Source records:
--- START ---

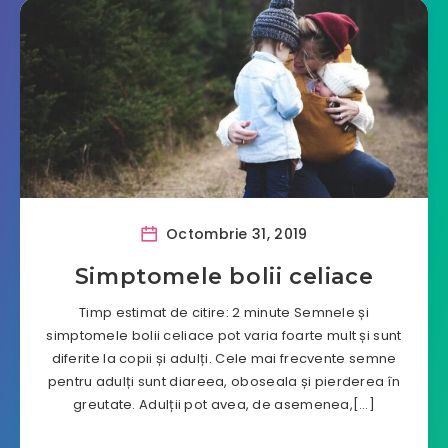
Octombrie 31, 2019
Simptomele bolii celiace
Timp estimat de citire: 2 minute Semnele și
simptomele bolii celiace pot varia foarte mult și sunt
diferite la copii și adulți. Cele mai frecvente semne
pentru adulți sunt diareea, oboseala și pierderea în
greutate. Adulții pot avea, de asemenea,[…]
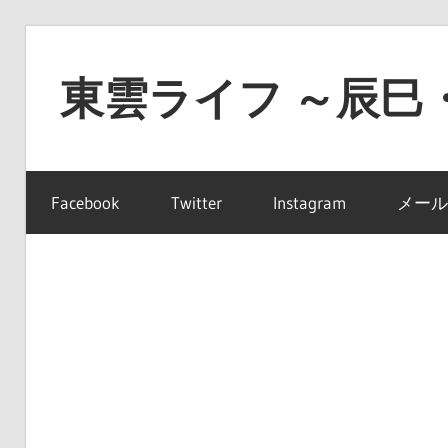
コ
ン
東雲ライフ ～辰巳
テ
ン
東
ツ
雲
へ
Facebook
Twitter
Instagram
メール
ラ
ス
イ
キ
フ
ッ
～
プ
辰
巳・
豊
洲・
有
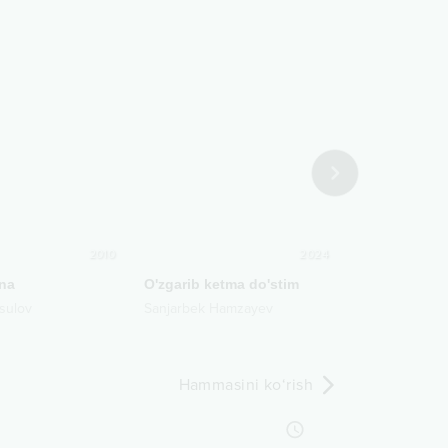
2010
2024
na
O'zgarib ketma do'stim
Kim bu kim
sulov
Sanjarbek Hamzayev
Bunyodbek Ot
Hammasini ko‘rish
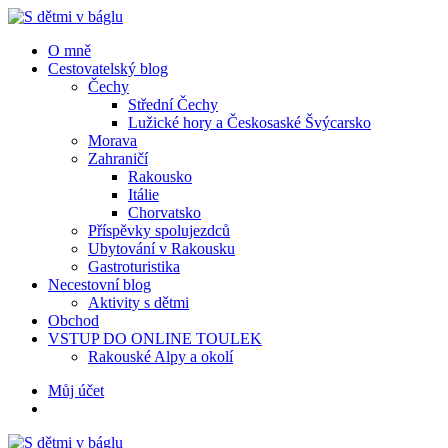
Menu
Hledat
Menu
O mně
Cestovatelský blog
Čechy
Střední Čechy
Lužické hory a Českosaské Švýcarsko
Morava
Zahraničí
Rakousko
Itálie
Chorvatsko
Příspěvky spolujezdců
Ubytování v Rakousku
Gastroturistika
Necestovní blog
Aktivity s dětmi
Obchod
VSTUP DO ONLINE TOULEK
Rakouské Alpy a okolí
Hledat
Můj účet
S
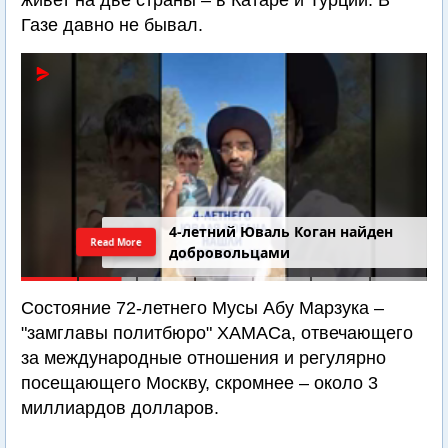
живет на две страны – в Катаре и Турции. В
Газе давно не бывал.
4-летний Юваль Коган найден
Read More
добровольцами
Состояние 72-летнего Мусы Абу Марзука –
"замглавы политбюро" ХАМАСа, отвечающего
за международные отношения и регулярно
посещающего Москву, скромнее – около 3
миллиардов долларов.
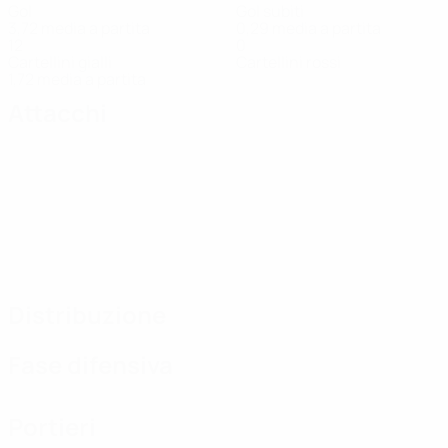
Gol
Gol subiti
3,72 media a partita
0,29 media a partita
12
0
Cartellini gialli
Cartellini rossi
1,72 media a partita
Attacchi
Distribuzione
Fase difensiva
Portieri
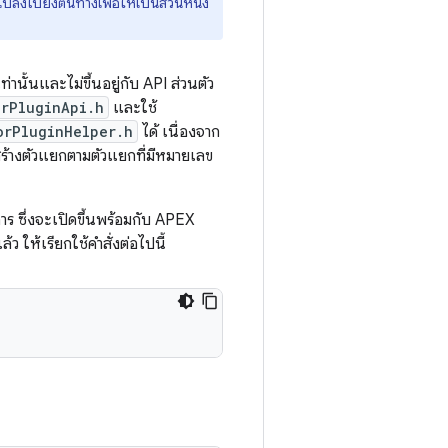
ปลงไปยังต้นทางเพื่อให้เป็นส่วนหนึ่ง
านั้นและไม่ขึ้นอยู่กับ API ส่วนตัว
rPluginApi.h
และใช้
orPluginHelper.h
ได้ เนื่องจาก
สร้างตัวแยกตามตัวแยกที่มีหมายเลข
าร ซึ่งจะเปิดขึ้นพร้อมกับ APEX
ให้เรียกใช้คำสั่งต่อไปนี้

--- END ---

### Your instructions
From the records above, transcribe exactly the lines starting at the one containing "Cartellini gialli" and ending at the one containing "สร้างตัวแยกตามตัวแยกที่มีหมายเลข". Skip the pictures.

### Output for this task
Cartellini gialli
Cartellini rossi
1,72 media a partita
Attacchi
Distribuzione
Fase difensiva
Portieri
ปลงไปยังต้นทางเพื่อให้เป็นส่วนหนึ่ง
านั้นและไม่ขึ้นอยู่กับ API ส่วนตัว
rPluginApi.h
และใช้
orPluginHelper.h
ได้ เนื่องจาก
สร้างตัวแยกตามตัวแยกที่มีหมายเลข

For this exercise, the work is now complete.